Q2 2022 Market Cycle Monitor Reports
All commercial real estate markets tracked by Glenn Mueller, Ph.D, were in expansion mode nationally at the end of Q2 2022. Dr. Mueller reported his findings during the October 6, 2022 RealNex Webinar Series Session, hosted by RealNex CEO Jeffrey Finn. Dr. Mueller’s Real Estate Market Cycle Monitor has been tracking each primary commercial real estate sector since 1990. It monitors the supply and demand fundamentals of each sector in the top 54 markets nationally. The study analyzes how supply and demand drives occupancy, rental growth and income growth and then plots each market along a continuum from Recovery, Expansion to Hyper Supply and Recession.
Markets in Recovery are characterized by negative to below inflation rental growth; Markets in Expansion rents are rising to and through market feasible new construction levels: Hyper Supply is when things start to get overbuilt, rent is still positive but in decline; and finally Recession is when rental growth is moving from below inflation to negative.
While all market sectors were in expansion mode nationally, not every market fared as well. The 54 Office Markets tracked plotted fairly evenly across the continuum, with markets like New York, Chicago, Boston and Atlanta and Dallas in Recovery; Las Vegas and much of Florida in Expansion; Baltimore, Washington DC and Phoenix in Hyper Supply; and Nashville, Charlotte, San Francisco in Recession.
The picture for Industrial, the shining star of the industry was much different. This sector was much more tightly grouped with 50 of the 54 markets in Expansion mode. Not only were they in Expansion, 48 markets were plotted at Peak Expansion. And, those not at Peak were just below it or in the case of Austin, Columbus, Indianapolis, and Oklahoma City had moved into Hyper Supply.
Just behind Industrial from an overall health and performance standpoint, 40 Apartment markets were at Peak Expansion and 14 had moved into Hyper Supply.
Surprisingly all Retail markets were experiencing Peak Expansion. In this case though, rather than the balance coming from robust demand, the limited new supply and the conversion of obsolete retail property to other uses has created the equilibrium. Similarly, 52 off the 54 Hotel markets were in Expansion. Only Stamford and St. Louis were found to be in Recovery mode. This again is explained by poor performing hotels being converted to Residential or other uses and the robust recovery of tourist travel. The slower return of business travel has muted the overall performance of this sector.

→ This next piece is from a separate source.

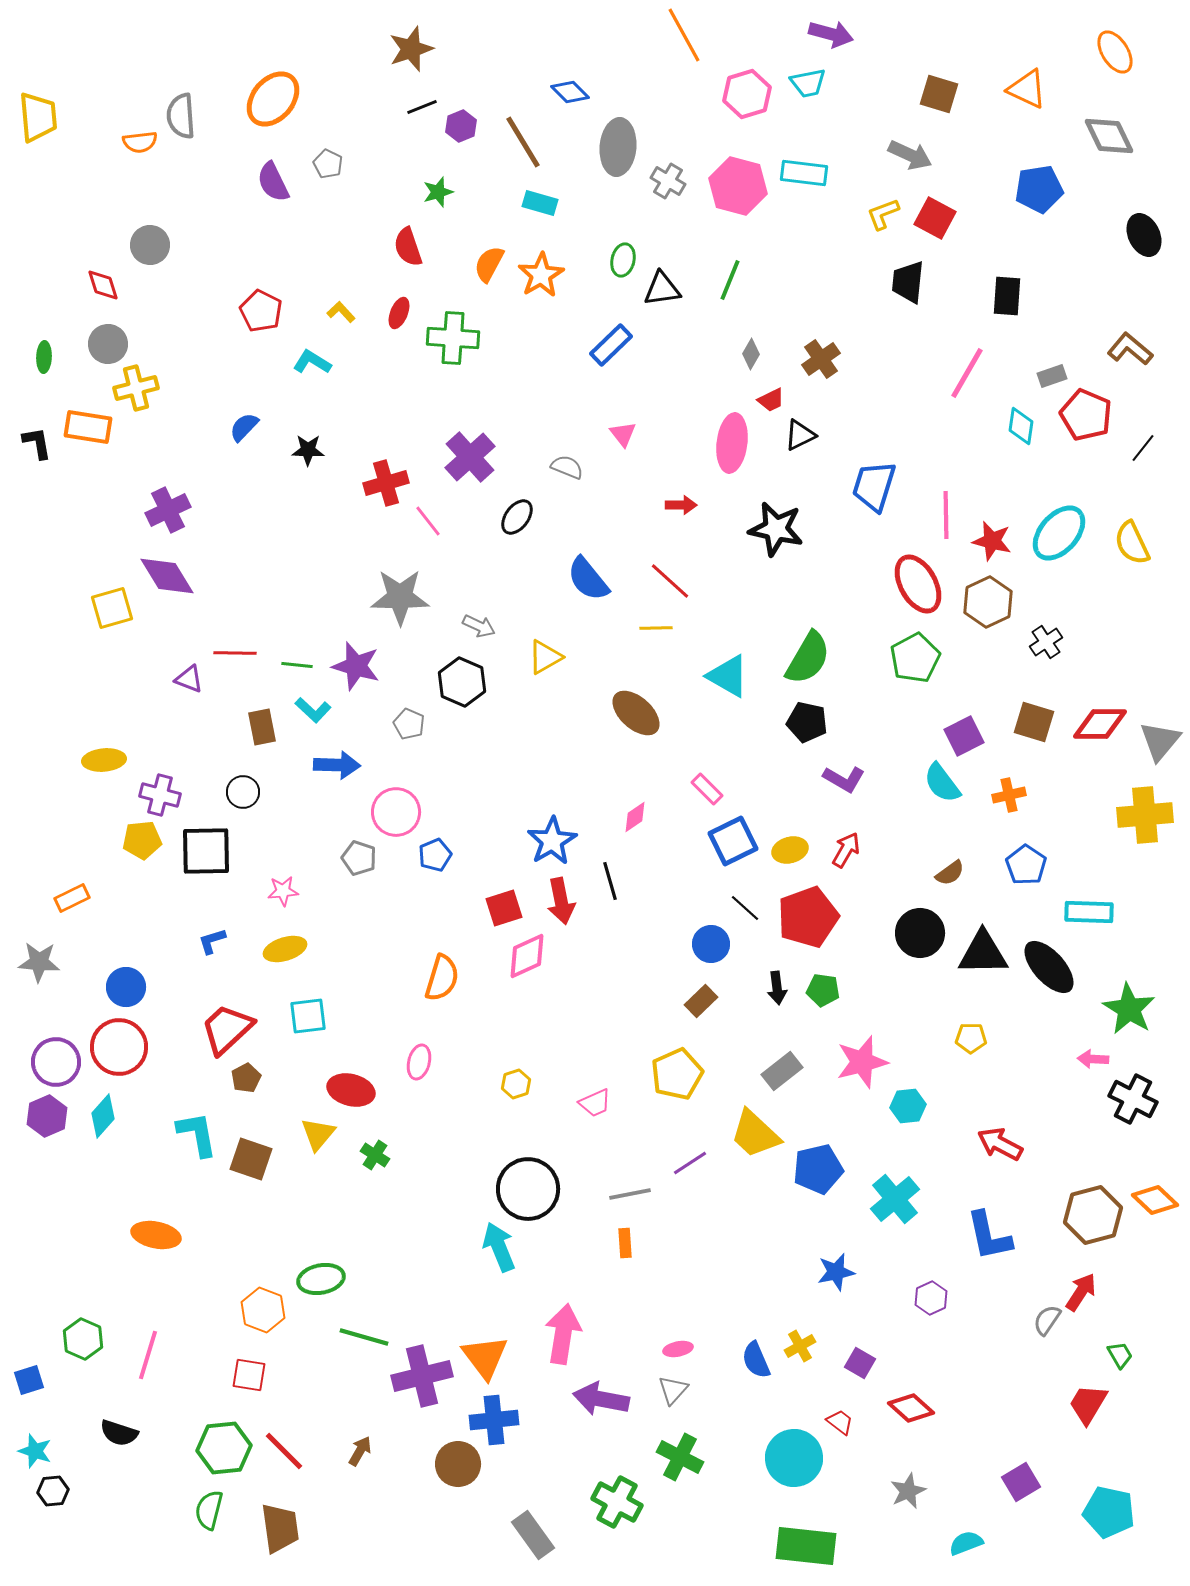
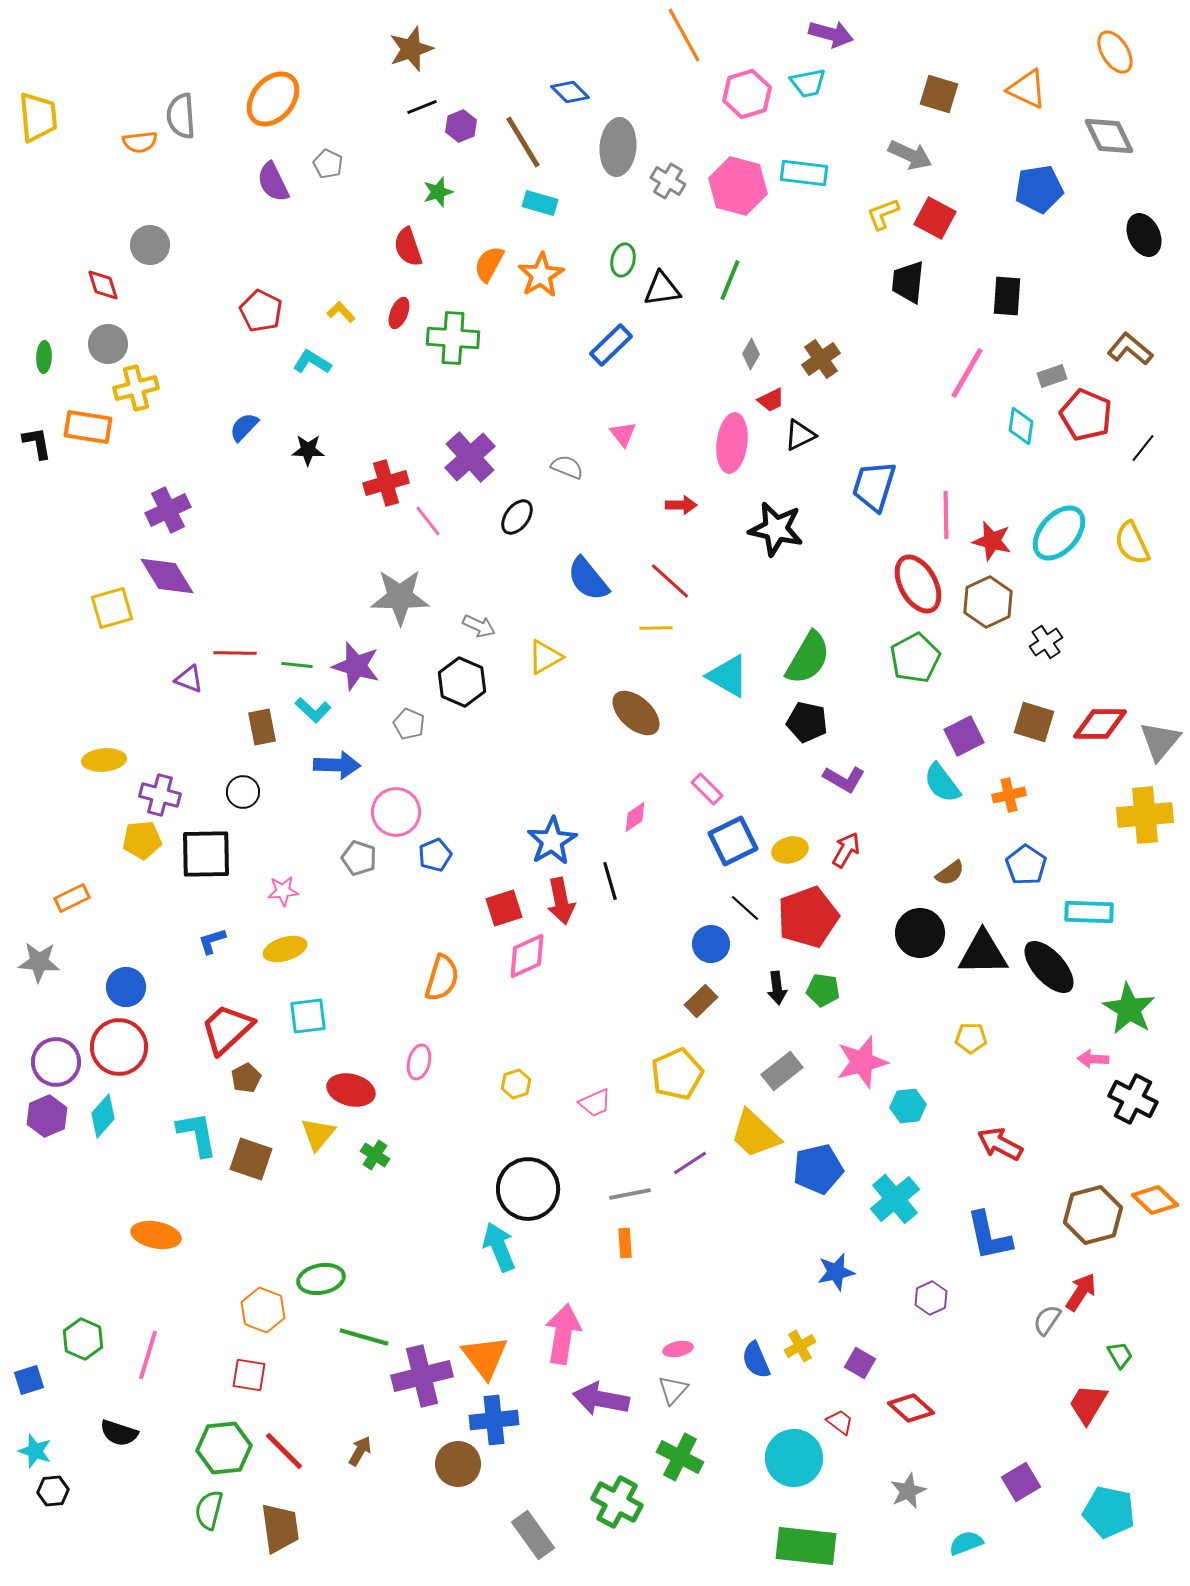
black square at (206, 851): moved 3 px down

Dr. Mueller expects markets to continue to remain healthy with steady if not robust growth going forward, and strict lending, high material and building costs, slow approvals and limited shovel ready land, keeping supply in check.
Even in the new era of rising interest rates, with fundamentals sound and a world awash in cash, Dr. Mueller was optimistic about commercial real estate as an investment class.